As nations across the globe work on ways for crypto regulation, the EU (European Union) has approved the fullest set of rules of any nation. The goal of the new EU crypto regulations will be to protect the broader financial system and investors from glitches in crypto as it grows. At the same time the wish of EU regulators is to allow crypto to grow and evolve. It is their belief that nations which successfully allow crypto to grow and innovate within a sufficiently regulated framework will benefit from the next phases of crypto growth.
EU Crypto Regulations
Crypto rules dealing with a crypto version of the euro, broad financial services innovation, money laundering, and digital finance in the broadest sense are called the MiCA or Markets in Crypto Assets regulations. Specific goals of MiCA are to eliminate criminal activity, fraudulent business practices, investment scams, and the sort of cascading business failures that we saw across crypto this last year from the Voyager Digital Ltd. bankruptcy, to the FTX collapse, to the Genesis DeFi business bankruptcy. The EU specifically wants to avoid crypto problems that end up destabilizing their traditional banking sector.
Working Parts of MiCA for Crypto
Crypto licensing and funds transfer rules will be such that a crypto business will need to register with the financial regulatory authority in at least one EU state in order to operate within the EU as a whole. Thus, all crypto businesses will be under the supervision of the European Securities and Markets Authority and the European Banking Authority which are the EU’s two financial watchdogs. In separate legislation the European Parliament passed an anti-money laundering law by a 529 to 29 vote. This law will require all crypto operators to identify who their clients are.
Stablecoins Must Be Stable in the EU
Another aspect of the new EU regulations is that stablecoins that are tied to other assets to maintain their value will be required to maintain sufficient reserves in order to accomplish that task. This is the sort of thing that we suggested is coming as well in the USA where crypto businesses that hold customer assets will be required to have reserves and be regulated like banks by the Fed or other governing authorities. EU regulators say that a big part of the new set of laws is to provide regulatory clarity so that those doing business in the crypto realm know what is expected of them and what the boundaries are. In addition, the new set of laws will be rolled out over the coming year or so, allowing those to be affected to get ready. According to an article published online by Bloomberg, we can expect to see the final text of the new set of laws in June and they will enter into law starting in July. The stablecoin rules will apply as of July of 2024 and some of the rules applying to service providers in decentralized finance will not be active until January of 2025.
Crypto Trading Volume Caps Under MiCA
In order to avoid the collapse of not-so stable stablecoins, not only will these entities need to peg one-to-one to currencies like the dollar or euro, but they will be required to demonstrate adequate governance and management practices and will have a daily trading cap of €200 million if they are pegged to a non-euro currency.

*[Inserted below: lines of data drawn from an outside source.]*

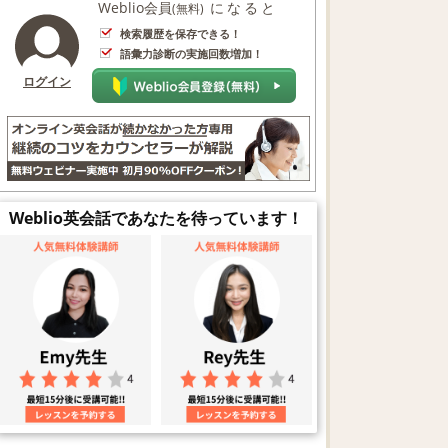
Weblio会員
になると
(無料)
検索履歴を保存できる！
語彙力診断の実施回数増加！
ログイン
Weblio英会話であなたを待っています！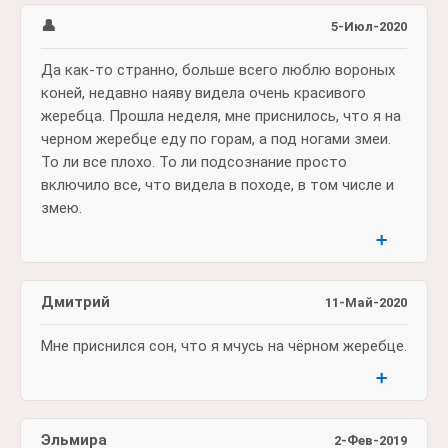
👤
5-Июл-2020
Да как-то странно, больше всего люблю вороных
коней, недавно наяву видела очень красивого
жеребца. Прошла неделя, мне приснилось, что я на
черном жеребце еду по горам, а под ногами змеи.
То ли все плохо. То ли подсознание просто
включило все, что видела в походе, в том числе и
змею.
➕
Дмитрий
11-Май-2020
Мне приснился сон, что я мчусь на чёрном жеребце.
➕
Эльмира
2-Фев-2019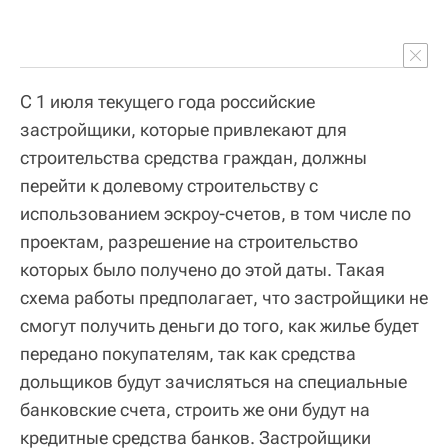
С 1 июля текущего года российские
застройщики, которые привлекают для
строительства средства граждан, должны
перейти к долевому строительству с
использованием эскроу-счетов, в том числе по
проектам, разрешение на строительство
которых было получено до этой даты. Такая
схема работы предполагает, что застройщики не
смогут получить деньги до того, как жилье будет
передано покупателям, так как средства
дольщиков будут зачисляться на специальные
банковские счета, строить же они будут на
кредитные средства банков. Застройщики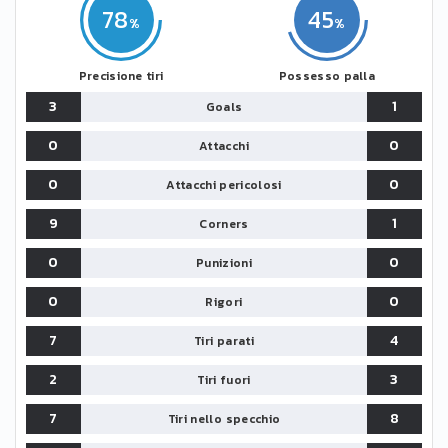
78
45
Precisione tiri
Possesso palla
3
1
Goals
0
0
Attacchi
0
0
Attacchi pericolosi
9
1
Corners
0
0
Punizioni
0
0
Rigori
7
4
Tiri parati
2
3
Tiri fuori
7
8
Tiri nello specchio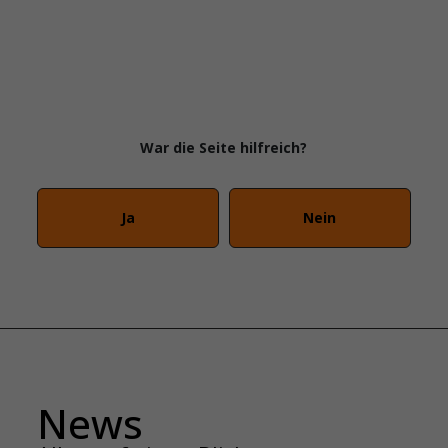
War die Seite hilfreich?
Ja
Nein
News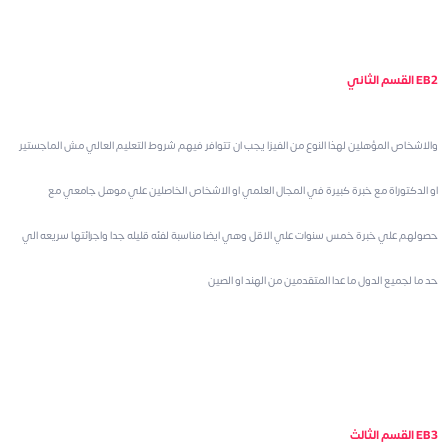
القسم الثاني EB2
والاشخاص المؤهلين لهذا النوع من الفيزا يجب ان تتوافر فيهم شروط التعليم العالي مش الماجستير
او الدكتوراة مع خبرة كبيرة في المجال العلمي او الاشخاص الخاصلين علي موهل جامعي مع
حصولهم علي خبرة خمس سنوات علي الاقل وهي ايضا مناسبة لفئه قليله جدا واجرائتها سريعه الي
حد ما لجميع الدول ما عدا المتقدمين من الهند او الصين
القسم الثالث EB3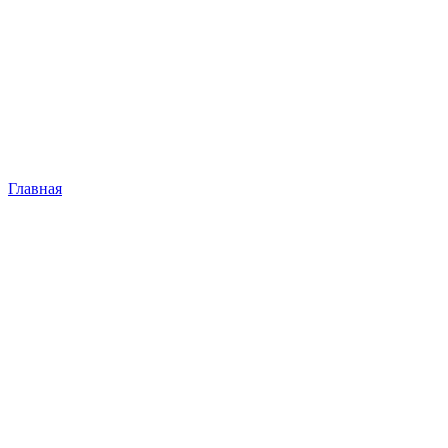
Главная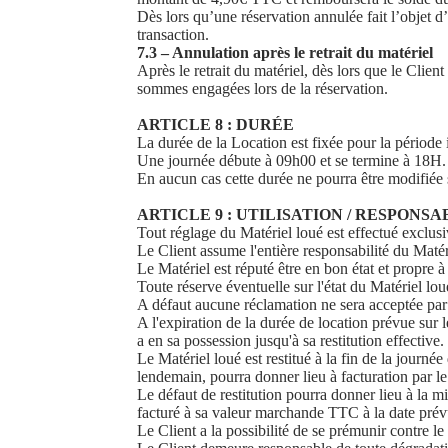
Dès lors qu’une réservation annulée fait l’objet d
transaction.
7.3 – Annulation après le retrait du matériel
Après le retrait du matériel, dès lors que le Clie
sommes engagées lors de la réservation.
ARTICLE 8 : DURÉE
La durée de la Location est fixée pour la période 
Une journée débute à 09h00 et se termine à 18H.
En aucun cas cette durée ne pourra être modifiée
ARTICLE 9 : UTILISATION / RESPONSA
Tout réglage du Matériel loué est effectué exclu
Le Client assume l'entière responsabilité du Matér
Le Matériel est réputé être en bon état et propre à 
Toute réserve éventuelle sur l'état du Matériel lou
A défaut aucune réclamation ne sera acceptée par 
A l'expiration de la durée de location prévue sur l
a en sa possession jusqu'à sa restitution effective.
Le Matériel loué est restitué à la fin de la journ
lendemain, pourra donner lieu à facturation par le
Le défaut de restitution pourra donner lieu à la mi
facturé à sa valeur marchande TTC à la date prévue
Le Client a la possibilité de se prémunir contre le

Crypto Will Be Required to Abide by the Travel Rule in the EU
The “travel rule” is the set of laws that apply to money transfers. Crypto businesses will be required to send information about receivers and senders of crypto assets to the appropriate local anti-money laundering authority in the EU.
Who Will Have to Comply with New EU Crypto Laws?
Roughly a fifth of global crypto asset transfers occurred in northern, central, and western Europe in 2022 or about $1.3 trillion as valued in US dollars. Anyone who is an exchange operator, marketing or advisory service, custody provider, or otherwise engaged in dealing with customers in a crypto business in the EU will be required to follow the new laws, including money laundering laws, as they are rolled out. In regard to crypto businesses located outside of the EU, if they are not directly soliciting business from entities within the EU, they will be able to service customers there.
While many in the crypto realm oppose any sort of regulation, the cascade of business failures and investor losses in the last year made this set of laws in the EU and coming regulations elsewhere a certainty.